We next convert all passive verbs into their corresponding active form by changing the order of the tokens. For example, “paragraph (b) is revised” gets converted into “revising paragraph (b)” in token form. Next, we can carry citation information from left to right. In this sentence, “Section 1005.32” carries context to each of the other paragraphs, filling in their partial citation information.
Finally, we can step through our list of tokens, keeping track of which modification mode we are in. We’d see “Section 1005.32” first, but since we start with no verb/mode set, we will ignore it. We then see “revising” and set our modification mode correspondingly. We can therefore mark each of the next two citations as “modified”. We then hit an “adding” verb, so we switch modes and mark the following citation as “added”. We continue this way, switching modes and marking citations until the whole sentence is parsed.

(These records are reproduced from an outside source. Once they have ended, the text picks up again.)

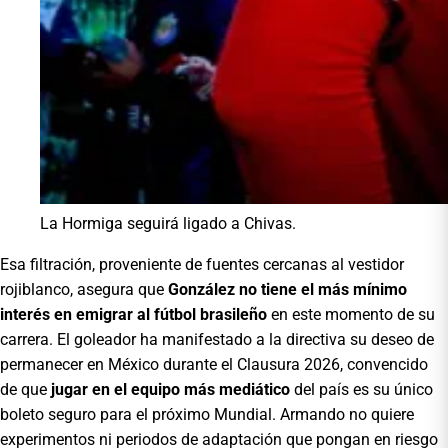
La Hormiga seguirá ligado a Chivas.
Esa filtración, proveniente de fuentes cercanas al vestidor
rojiblanco, asegura que
González no tiene el más mínimo
interés en emigrar al fútbol brasileño
en este momento de su
carrera. El goleador ha manifestado a la directiva su deseo de
permanecer en México durante el Clausura 2026, convencido
de que
jugar en el equipo más mediático
del país es su único
boleto seguro para el próximo Mundial. Armando no quiere
experimentos ni periodos de adaptación que pongan en riesgo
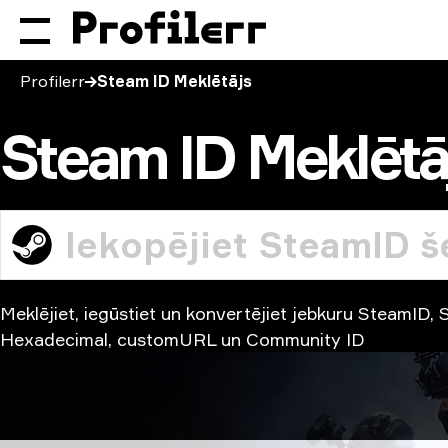
Profilerr
Steam ID Meklētājs
Steam ID Meklētā
Meklējiet, iegūstiet un konvertējiet jebkuru SteamID
Hexadecimal, customURL un Community ID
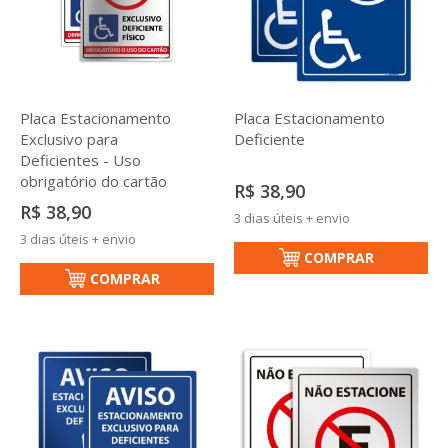
Placa Estacionamento
Placa Estacionamento
Deficiente
Exclusivo para
Deficientes - Uso
obrigatório do cartão
R$ 38,90
R$ 38,90
3 dias úteis + envio
3 dias úteis + envio
COMPRAR
COMPRAR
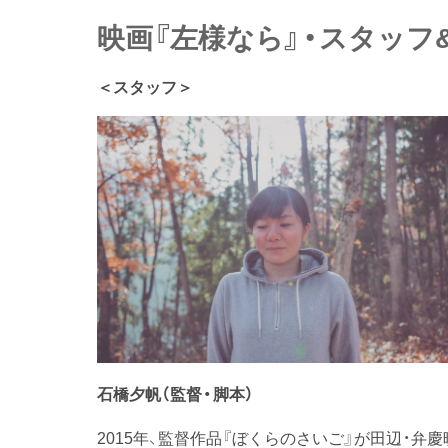
映画『左様なら』・スタッフ
＜スタッフ＞
石橋夕帆
（監督・脚本）
2015年、監督作品『ぼくらのさいご』が田辺・弁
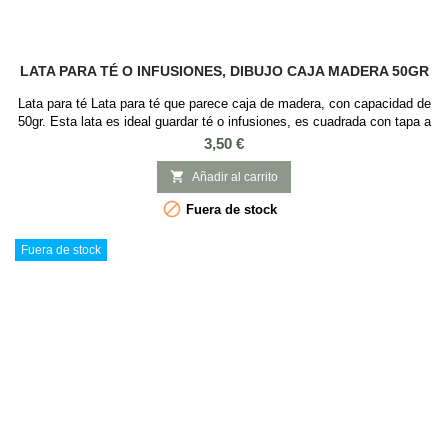
LATA PARA TÉ O INFUSIONES, DIBUJO CAJA MADERA 50GR
Lata para té Lata para té que parece caja de madera, con capacidad de
50gr. Esta lata es ideal guardar té o infusiones, es cuadrada con tapa a
presión y con Medidas: 6 x 6 x 8 cm.
Precio
3,50 €

Añadir al carrito

Fuera de stock
Fuera de stock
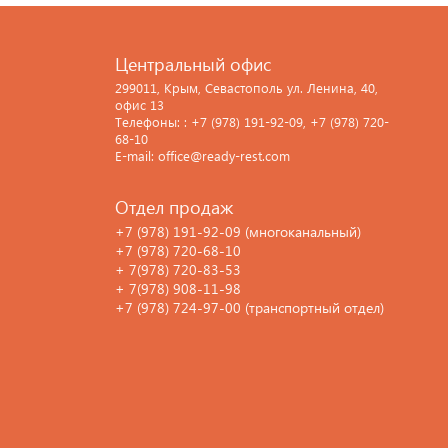
Центральный офис
299011, Крым, Севастополь ул. Ленина, 40,
офис 13
Телефоны: : +7 (978) 191-92-09, +7 (978) 720-
68-10
E-mail: office@ready-rest.com
Отдел продаж
+7 (978) 191-92-09 (многоканальный)
+7 (978) 720-68-10
+ 7(978) 720-83-53
+ 7(978) 908-11-98
+7 (978) 724-97-00 (транспортный отдел)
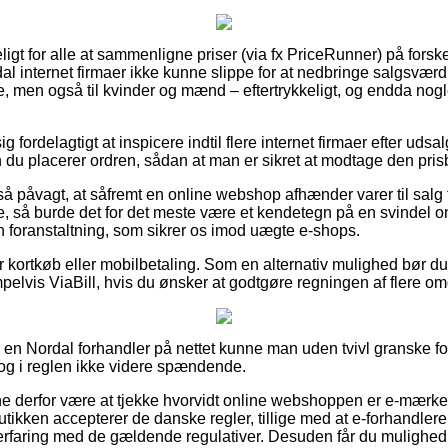
ligt for alle at sammenligne priser (via fx PriceRunner) på forske
dal internet firmaer ikke kunne slippe for at nedbringe salgsvær
ge, men også til kvinder og mænd – eftertrykkeligt, og endda nogl
g fordelagtigt at inspicere indtil flere internet firmaer efter
n du placerer ordren, sådan at man er sikret at modtage den prisbi
å påvagt, at såfremt en online webshop afhænder varer til salg f
, så burde det for det meste være et kendetegn på en svindel on
 en foranstaltning, som sikrer os imod uægte e-shops.
for kortkøb eller mobilbetaling. Som en alternativ mulighed bør 
pelvis ViaBill, hvis du ønsker at godtgøre regningen af flere o
 i en Nordal forhandler på nettet kunne man uden tvivl granske 
 dog i reglen ikke videre spændende.
 derfor være at tjekke hvorvidt online webshoppen er e-mærket
utikken accepterer de danske regler, tillige med at e-forhandl
 erfaring med de gældende regulativer. Desuden får du mulighed fo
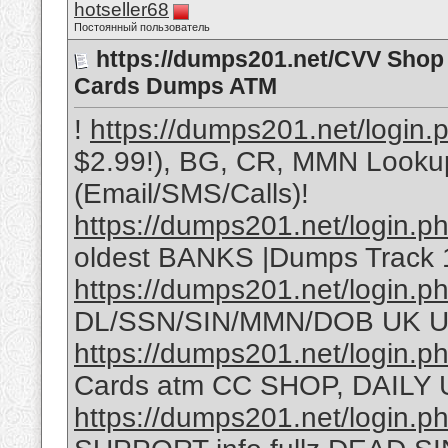
hotseller68
Постоянный пользователь
https://dumps201.net/CVV Shop 
Cards Dumps ATM
!
https://dumps201.net/login.
$2.99!), BG, CR, MMN Looku
(Email/SMS/Calls)!
https://dumps201.net/login.p
oldest BANKS |Dumps Track
https://dumps201.net/login.p
DL/SSN/SIN/MMN/DOB UK U
https://dumps201.net/login.p
Cards atm CC SHOP, DAILY U
https://dumps201.net/login.p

[Citation[No Verb], Verb == revise, Citation[Revise], Citation[Revise], Verb == add, Citation[Add], Verb == revise ...
Rules and anarchy
With combinations of just these tools, we can parse a great deal of content out of plain text regulations, including their structure, citations, definitions, diffs, and much more. What we’ve created has a great many limitations, however. The rule-based approach requires our developers think up “laws” for the English language, an approach which has proven itself ineffective in larger projects. Natural language is, in many ways, chaos, where machine learning and statistical techniques shine. In that realm, there is an expectation of inaccuracy simply because the problem is so big.
Fortunately, our task was not so large. The rule-based tools described above are effective with our limited set of examples (a subset of our own regulations). While the probabilistic techniques have, on average, higher accuracy for the general use case, they would not be as accurate as our tailored rules for our use cases. Striking the balance between rules and anarchy is difficult, but in this particular project, I believe we have chosen well.